** Activity **
Please transcribe exactly the line that holds "TALIAN CIMB CLICKS" and all lines that follow it to the end of the records below, omitting any pictures.

** Excerpted records **

==================================================

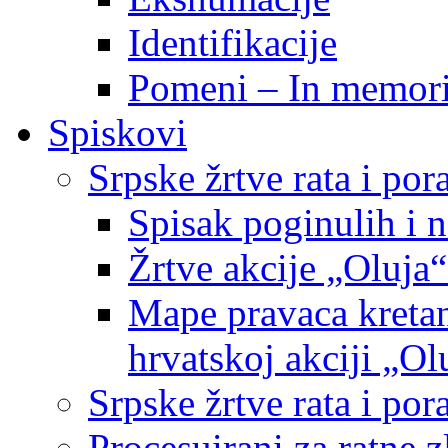
Identifikacije
Pomeni – In memor
Spiskovi
Srpske žrtve rata i po
Spisak poginulih i n
Žrtve akcije „Oluja“
Mape pravaca kretan
hrvatskoj akciji „Ol
Srpske žrtve rata i p
Procesuirani za ratne 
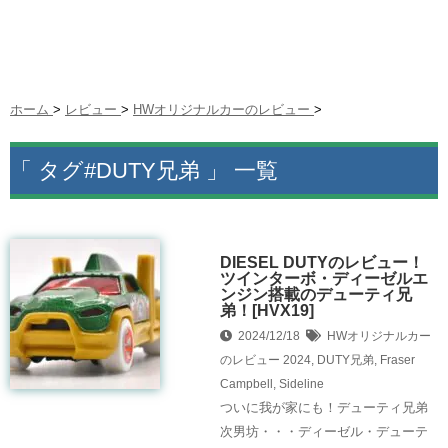
ホーム
>
レビュー
>
HWオリジナルカーのレビュー
>
「 タグ#DUTY兄弟 」 一覧
DIESEL DUTYのレビュー！
ツインターボ・ディーゼルエ
ンジン搭載のデューティ兄
弟！[HVX19]
2024/12/18
HWオリジナルカー
のレビュー
2024
,
DUTY兄弟
,
Fraser
Campbell
,
Sideline
ついに我が家にも！デューティ兄弟
次男坊・・・ディーゼル・デューテ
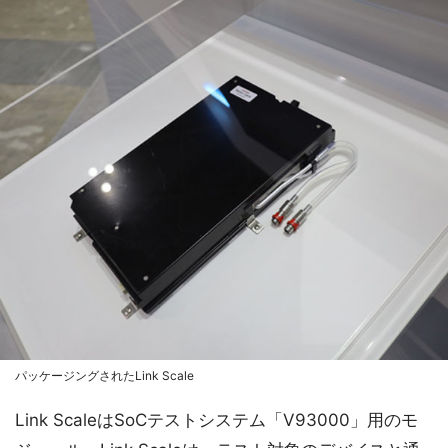
パッケージングされたLink Scale
Link ScaleはSoCテストシステム「V93000」用のモ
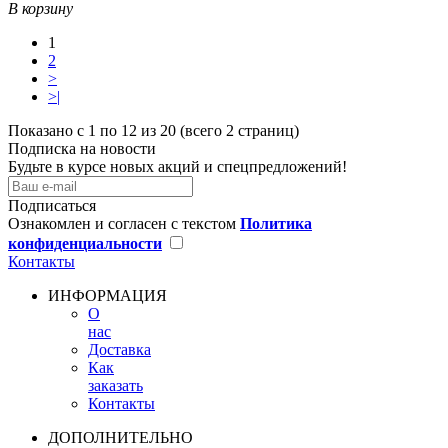
В корзину
1
2
>
>|
Показано с 1 по 12 из 20 (всего 2 страниц)
Подписка на новости
Будьте в курсе новых акций и спецпредложений!
Подписаться
Ознакомлен и согласен с текстом
Политика
конфиденциальности
Контакты
ИНФОРМАЦИЯ
О
нас
Доставка
Как
заказать
Контакты
ДОПОЛНИТЕЛЬНО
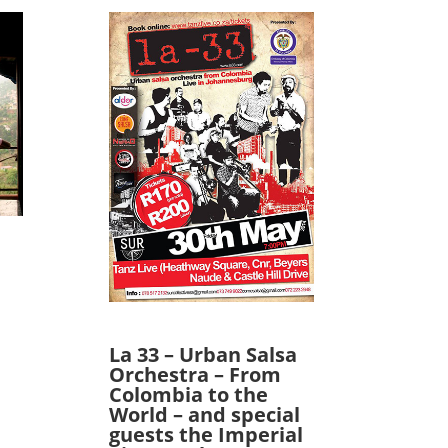
La 33 – Urban Salsa
Orchestra – From
Colombia to the
World – and special
guests the Imperial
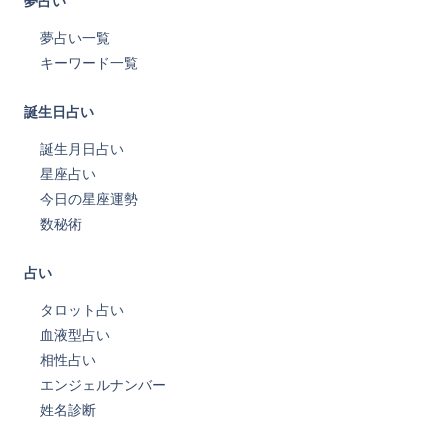
夢占い
夢占い一覧
キーワード一覧
誕生日占い
誕生月日占い
星座占い
今日の星座運勢
数秘術
占い
タロット占い
血液型占い
相性占い
エンジェルナンバー
姓名診断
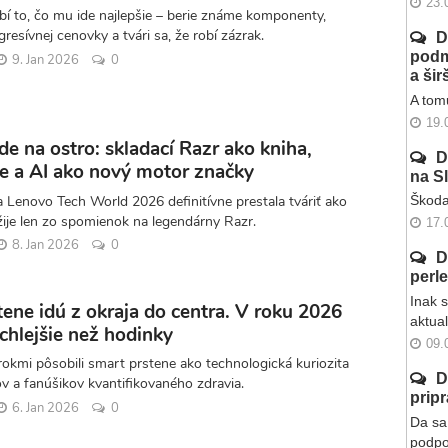
23.
í to, čo mu ide najlepšie – berie známe komponenty,
gresívnej cenovky a tvári sa, že robí zázrak.
D
podm
9. Jan 2026
0
a ši
A tomu
19.
de na ostro: skladací Razr ako kniha,
D
re a AI ako nový motor značky
na S
 Lenovo Tech World 2026 definitívne prestala tváriť ako
Škoda
žije len zo spomienok na legendárny Razr.
17.
8. Jan 2026
0
D
perl
Inak 
ene idú z okraja do centra. V roku 2026
aktua
chlejšie než hodinky
09.
rokmi pôsobili smart prstene ako technologická kuriozita
D
v a fanúšikov kvantifikovaného zdravia.
prip
6. Jan 2026
0
Da sa 
podpo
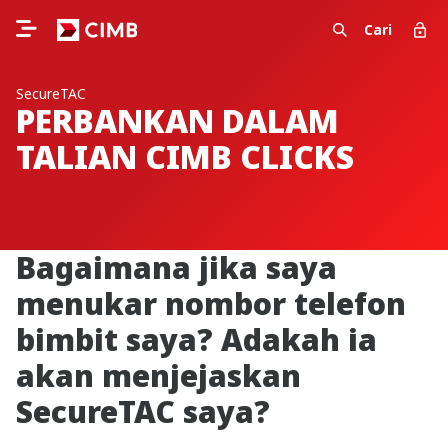
Cari
SecureTAC
PERBANKAN DALAM
TALIAN CIMB CLICKS
Bagaimana jika saya
menukar nombor telefon
bimbit saya? Adakah ia
akan menjejaskan
SecureTAC saya?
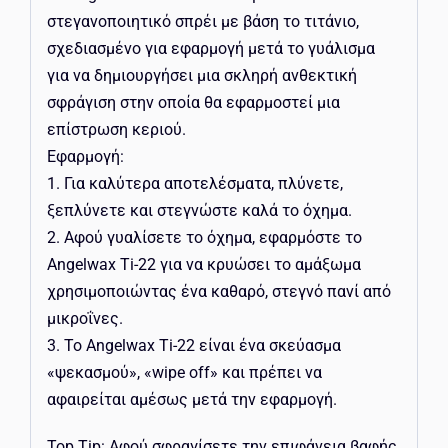
στεγανοποιητικό σπρέι με βάση το τιτάνιο,
σχεδιασμένο για εφαρμογή μετά το γυάλισμα
για να δημιουργήσει μια σκληρή ανθεκτική
σφράγιση στην οποία θα εφαρμοστεί μια
επίστρωση κεριού.
Εφαρμογή:
1. Για καλύτερα αποτελέσματα, πλύνετε,
ξεπλύνετε και στεγνώστε καλά το όχημα.
2. Αφού γυαλίσετε το όχημα, εφαρμόστε το
Angelwax Ti-22 για να κρυώσει το αμάξωμα
χρησιμοποιώντας ένα καθαρό, στεγνό πανί από
μικροΐνες.
3. Το Angelwax Ti-22 είναι ένα σκεύασμα
«ψεκασμού», «wipe off» και πρέπει να
αφαιρείται αμέσως μετά την εφαρμογή.
Top Tip: Αφού σφραγίσετε την επιφάνεια βαφής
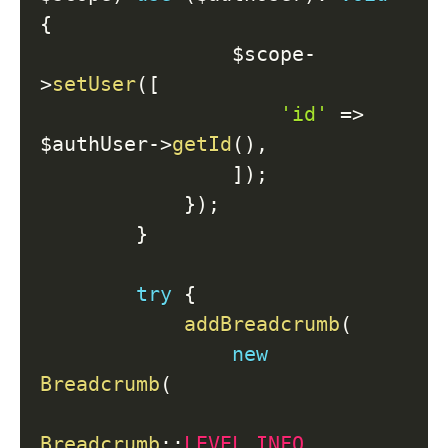
{
$scope
-
>
setUser
(
[
'id'
=>
$authUser
->
getId
(
)
,
]
)
;
}
)
;
}
try
{
addBreadcrumb
(
new
Breadcrumb
(
Breadcrumb
::
LEVEL_INFO
,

==================================================

** Reply **
TALIAN CIMB CLICKS
Bagaimana jika saya
menukar nombor telefon
bimbit saya? Adakah ia
akan menjejaskan
SecureTAC saya?
στεγανοποιητικό σπρέι με βάση το τιτάνιο,
σχεδιασμένο για εφαρμογή μετά το γυάλισμα
για να δημιουργήσει μια σκληρή ανθεκτική
σφράγιση στην οποία θα εφαρμοστεί μια
επίστρωση κεριού.
Εφαρμογή:
1. Για καλύτερα αποτελέσματα, πλύνετε,
ξεπλύνετε και στεγνώστε καλά το όχημα.
2. Αφού γυαλίσετε το όχημα, εφαρμόστε το
Angelwax Ti-22 για να κρυώσει το αμάξωμα
χρησιμοποιώντας ένα καθαρό, στεγνό πανί από
μικροΐνες.
3. Το Angelwax Ti-22 είναι ένα σκεύασμα
«ψεκασμού», «wipe off» και πρέπει να
αφαιρείται αμέσως μετά την εφαρμογή.
Top Tip: Αφού σφραγίσετε την επιφάνεια βαφής
{
$scope
-
>
setUser
(
[
'id'
=>
$authUser
->
getId
(
)
,
]
)
;
}
)
;
}
try
{
addBreadcrumb
(
new
Breadcrumb
(
Breadcrumb
::
LEVEL_INFO
,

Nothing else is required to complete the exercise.